Eugene Seale

No. 51, 53
- Position: Linebacker

Personal information
- Born: June 3, 1964 (age 61) Jasper, Texas, U.S.
- Listed height: 5 ft 10 in (1.78 m)
- Listed weight: 250 lb (113 kg)

Career information
- High school: Jasper
- College: Lamar
- NFL draft: 1987: undrafted

Career history
- Houston Oilers (1987–1992);

Career NFL statistics
- Sacks: 2
- Interceptions: 2
- Touchdowns: 2
- Stats at Pro Football Reference

= Eugene Seale =

American football player (born 1964)

Eugene Seale, Jr. (born June 3, 1964) is an American former professional football player who was a linebacker for the Houston Oilers of the National Football League (NFL) from 1987 to 1992. He played college football for the Lamar Cardinals.

In college, Seale played at Lamar University for the Cardinals, a team with a terrible win–loss record, even during his tenure, but not for lack of skill or effort on his part. Seale was the most decorated player in Lamar University history and is widely considered the best linebacker the team ever had. He set the record for most tackles with 500 in three seasons, and in 1983 alone, he had 180 tackles. However, Seale is probably best remembered for the first game he played, where he intercepted a pass and ran it back 52 yards for a touchdown. Seale was the Southland Conference’s Defensive Player of the Year in 1983, and received the League's player of the week award five times. He was inducted into the Cardinal Hall of Honor in 1991 and was considered a Lamar Legend . Seale also excelled at both shot put and discus, leading the Cardinals to three successive SLC title wins.

Standing at only 5 ft 10 in, with 6 ft 2 in being average height for NFL players, Seale had difficulty even being allowed into player tryouts for the Houston Oilers, the team closest to his hometown. After turning down a free agent contract from the Chicago Bears and being drafted by the New Jersey Generals of the USFL, just before the league folded, Seale joined the British Columbia Lions of the Canadian Football League briefly, then was cut. He gave up his dream and was working as a construction worker when everything changed.

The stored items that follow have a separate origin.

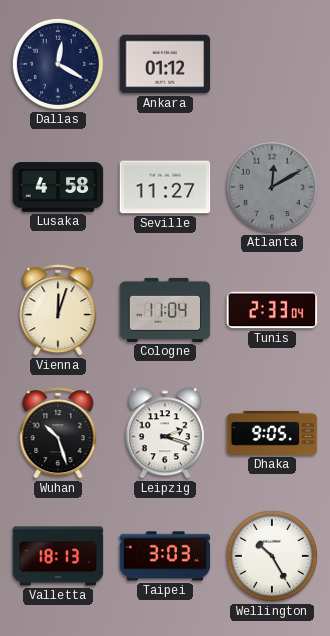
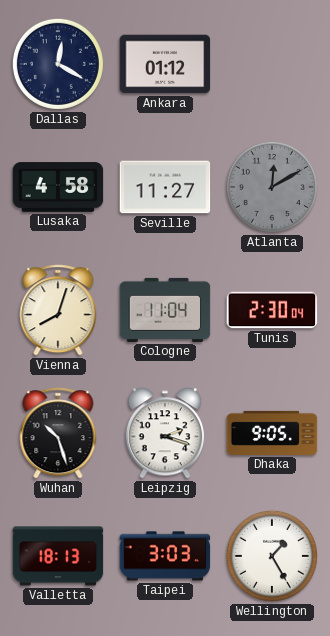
Vienna: 12:03 -> 8:03
Tunis: 2:33 -> 2:30
Wellington: 10:25 -> 1:25
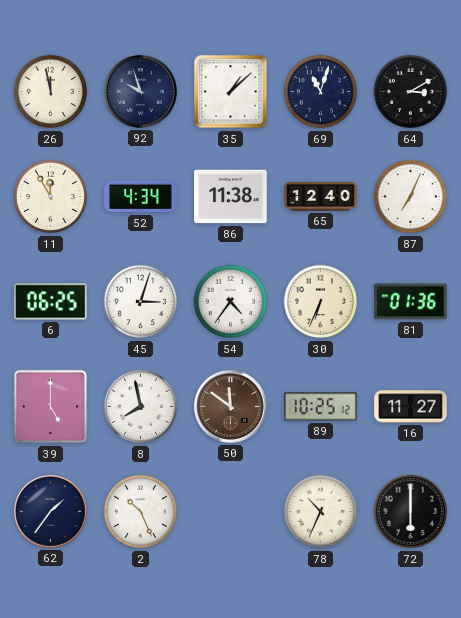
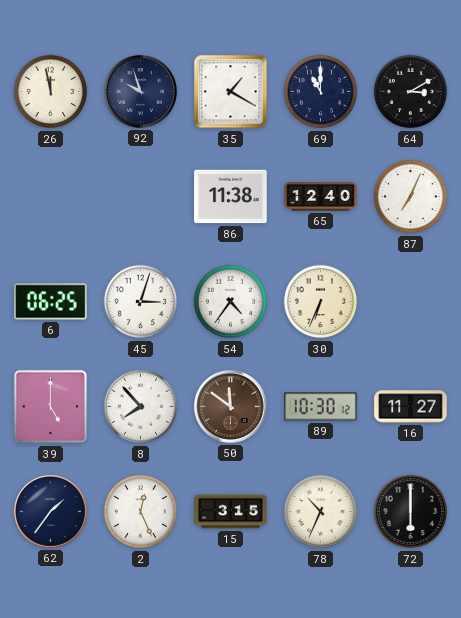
35: 1:08 -> 1:20
69: 11:03 -> 11:00
11: 11:55 -> none
52: 4:34 -> none
81: 01:36 -> none
8: 7:58 -> 7:53
89: 10:25 -> 10:30
2: 10:26 -> 12:26
15: none -> 3:15
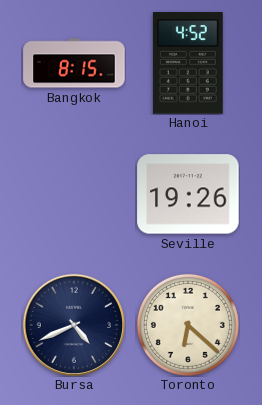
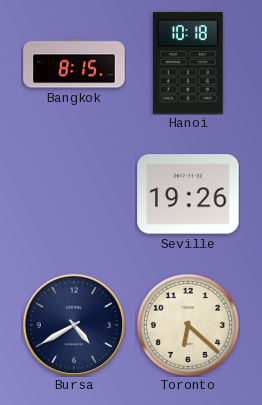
Hanoi: 4:52 -> 10:18
Bursa: 4:41 -> 4:40
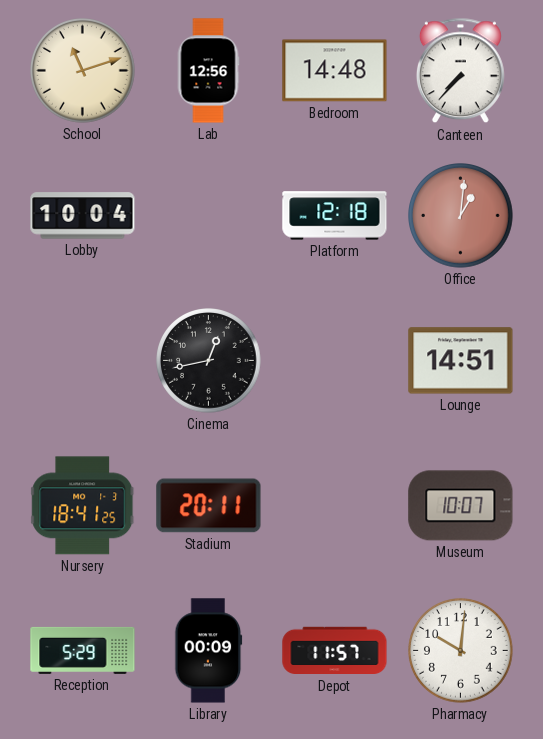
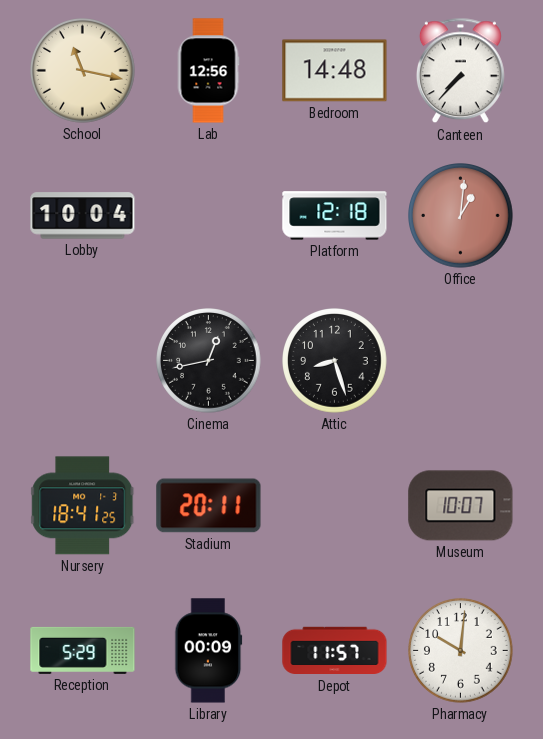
School: 11:12 -> 11:17
Attic: none -> 8:27
Lounge: 14:51 -> none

During the football strike of 1987, new players who had previously been cut, or not allowed to try out, got a chance to be pro football players, if only for a short time. Of those hastily hired replacements that played during the 1987 season, most were cut during training camp the next season, including Seale. However, coach Jerry Glanville did not want to lose him and called Seale back after a few other players suffered injuries. On special teams and as a backup linebacker, Seale proved that his height did not stop him from being an outstanding player. Seale went on to play five more seasons for the Oilers until 1992.

In Seale's first NFL game for the Oilers, he intercepted a pass and ran it back 72 yards for a touchdown. This led to a 40–10 victory over the Denver Broncos. Against Cincinnati, Seale intercepted a pass from Boomer Esiason intended for Tim McGee and ran 45 yards before being tackled.